Problem to work on »
When the string "Katherine" appears in a line of the records, show the whole line.

Records from a collection »
--- START ---

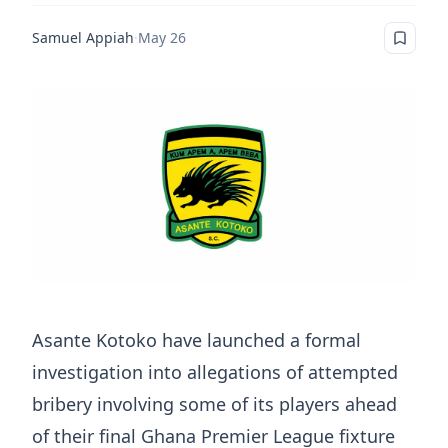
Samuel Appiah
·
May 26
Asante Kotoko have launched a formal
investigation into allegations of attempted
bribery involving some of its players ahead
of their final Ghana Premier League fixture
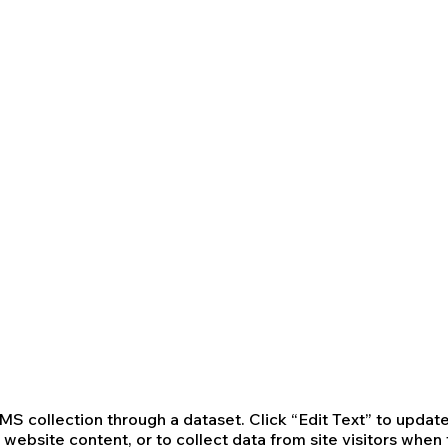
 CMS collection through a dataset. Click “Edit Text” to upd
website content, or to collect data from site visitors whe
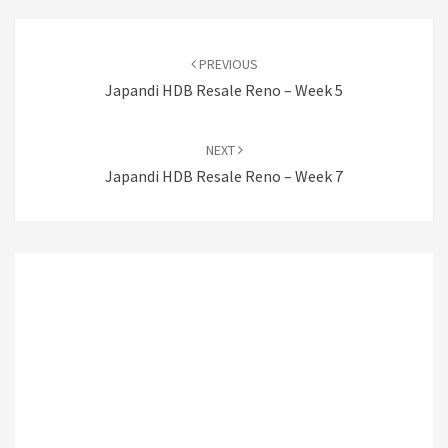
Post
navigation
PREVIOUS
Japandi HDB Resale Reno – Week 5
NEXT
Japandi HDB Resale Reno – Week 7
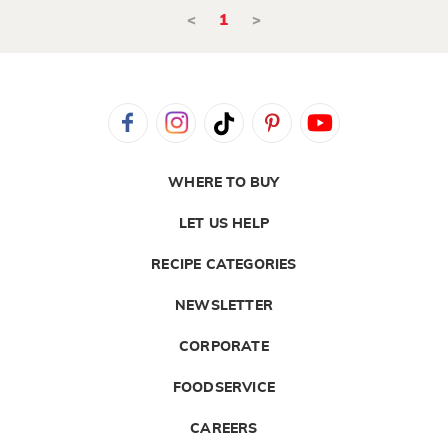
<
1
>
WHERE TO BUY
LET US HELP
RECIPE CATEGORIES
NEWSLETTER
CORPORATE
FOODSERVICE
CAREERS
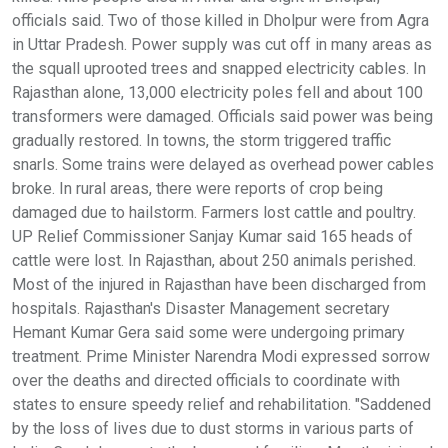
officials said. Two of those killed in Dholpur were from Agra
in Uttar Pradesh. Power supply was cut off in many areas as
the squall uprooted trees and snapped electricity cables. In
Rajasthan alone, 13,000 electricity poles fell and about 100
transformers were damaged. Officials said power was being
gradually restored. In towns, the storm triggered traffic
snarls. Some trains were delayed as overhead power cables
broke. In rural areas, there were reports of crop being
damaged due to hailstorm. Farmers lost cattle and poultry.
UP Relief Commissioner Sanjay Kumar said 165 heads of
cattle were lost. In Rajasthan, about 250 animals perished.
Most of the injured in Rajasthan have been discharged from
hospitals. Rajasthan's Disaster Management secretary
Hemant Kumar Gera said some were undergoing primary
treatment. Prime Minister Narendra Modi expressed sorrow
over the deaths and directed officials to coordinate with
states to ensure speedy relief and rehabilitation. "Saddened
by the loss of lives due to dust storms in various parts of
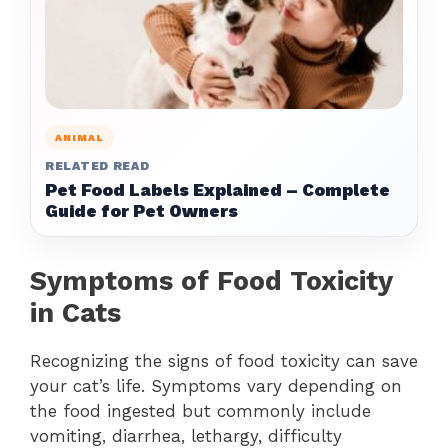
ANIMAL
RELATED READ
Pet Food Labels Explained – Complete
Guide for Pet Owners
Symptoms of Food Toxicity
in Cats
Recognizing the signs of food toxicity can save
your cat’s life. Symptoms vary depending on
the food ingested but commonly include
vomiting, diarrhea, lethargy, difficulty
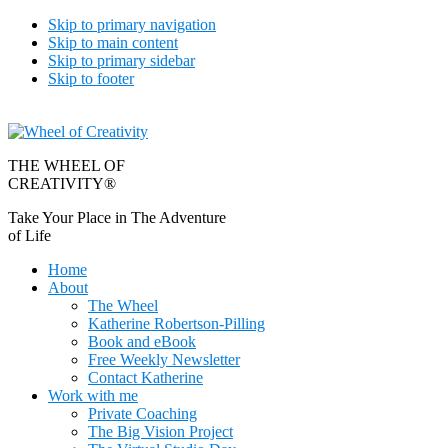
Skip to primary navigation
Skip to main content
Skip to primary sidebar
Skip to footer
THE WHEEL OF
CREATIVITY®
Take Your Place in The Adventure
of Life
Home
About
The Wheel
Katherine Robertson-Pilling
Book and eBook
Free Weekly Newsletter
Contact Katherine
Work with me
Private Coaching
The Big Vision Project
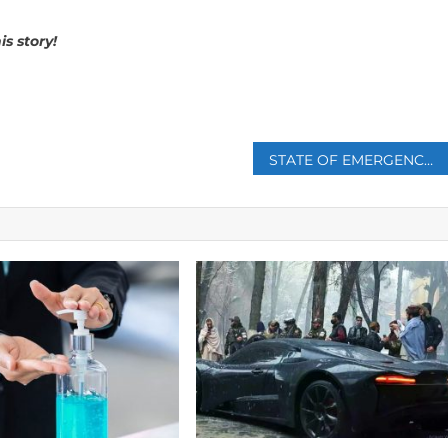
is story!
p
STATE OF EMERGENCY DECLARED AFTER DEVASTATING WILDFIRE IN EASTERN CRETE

--- END ---
--- START ---

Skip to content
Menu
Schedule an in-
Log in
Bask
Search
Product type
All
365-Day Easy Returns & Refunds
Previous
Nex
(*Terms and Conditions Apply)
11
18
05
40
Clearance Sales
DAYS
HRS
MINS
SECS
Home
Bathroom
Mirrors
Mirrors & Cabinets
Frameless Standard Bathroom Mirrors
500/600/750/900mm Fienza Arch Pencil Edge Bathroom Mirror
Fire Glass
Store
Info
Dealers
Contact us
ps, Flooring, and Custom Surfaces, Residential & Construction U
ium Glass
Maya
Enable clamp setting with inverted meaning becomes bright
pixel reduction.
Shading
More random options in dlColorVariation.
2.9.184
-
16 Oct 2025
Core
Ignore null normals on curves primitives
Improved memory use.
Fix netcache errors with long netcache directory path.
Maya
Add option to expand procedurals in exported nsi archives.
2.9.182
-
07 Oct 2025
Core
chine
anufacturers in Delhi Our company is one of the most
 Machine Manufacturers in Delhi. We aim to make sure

--- END ---

Result of this exercise »
Katherine Robertson-Pilling
Contact Katherine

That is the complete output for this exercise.